**Recorded data**
--
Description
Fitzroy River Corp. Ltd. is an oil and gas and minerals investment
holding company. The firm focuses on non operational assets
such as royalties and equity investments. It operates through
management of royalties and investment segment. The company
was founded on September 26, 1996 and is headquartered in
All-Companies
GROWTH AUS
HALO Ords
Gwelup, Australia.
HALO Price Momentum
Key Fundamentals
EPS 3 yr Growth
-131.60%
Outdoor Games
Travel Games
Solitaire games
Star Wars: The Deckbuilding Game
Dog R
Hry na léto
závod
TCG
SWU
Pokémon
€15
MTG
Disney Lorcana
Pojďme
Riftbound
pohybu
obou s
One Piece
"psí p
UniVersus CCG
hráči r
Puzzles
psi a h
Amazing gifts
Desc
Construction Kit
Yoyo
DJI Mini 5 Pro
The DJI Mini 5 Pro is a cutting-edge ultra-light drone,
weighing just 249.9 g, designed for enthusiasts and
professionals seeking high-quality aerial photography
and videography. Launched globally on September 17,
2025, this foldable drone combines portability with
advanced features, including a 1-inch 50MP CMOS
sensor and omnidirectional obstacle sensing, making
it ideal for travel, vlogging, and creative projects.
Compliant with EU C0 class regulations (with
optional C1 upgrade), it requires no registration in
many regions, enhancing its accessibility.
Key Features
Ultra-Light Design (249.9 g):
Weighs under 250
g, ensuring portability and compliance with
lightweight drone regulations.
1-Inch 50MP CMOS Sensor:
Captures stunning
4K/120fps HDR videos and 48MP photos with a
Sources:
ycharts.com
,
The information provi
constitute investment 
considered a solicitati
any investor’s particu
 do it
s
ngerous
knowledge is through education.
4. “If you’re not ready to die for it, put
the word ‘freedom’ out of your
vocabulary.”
--
Could you please copy the lines above exactly, beginning at the first and ending at the line that contains "professionals seeking high-quality"?

**YOUR SOLUTION**
Description
Fitzroy River Corp. Ltd. is an oil and gas and minerals investment
holding company. The firm focuses on non operational assets
such as royalties and equity investments. It operates through
management of royalties and investment segment. The company
was founded on September 26, 1996 and is headquartered in
All-Companies
GROWTH AUS
HALO Ords
Gwelup, Australia.
HALO Price Momentum
Key Fundamentals
EPS 3 yr Growth
-131.60%
Outdoor Games
Travel Games
Solitaire games
Star Wars: The Deckbuilding Game
Dog R
Hry na léto
závod
TCG
SWU
Pokémon
€15
MTG
Disney Lorcana
Pojďme
Riftbound
pohybu
obou s
One Piece
"psí p
UniVersus CCG
hráči r
Puzzles
psi a h
Amazing gifts
Desc
Construction Kit
Yoyo
DJI Mini 5 Pro
The DJI Mini 5 Pro is a cutting-edge ultra-light drone,
weighing just 249.9 g, designed for enthusiasts and
professionals seeking high-quality aerial photography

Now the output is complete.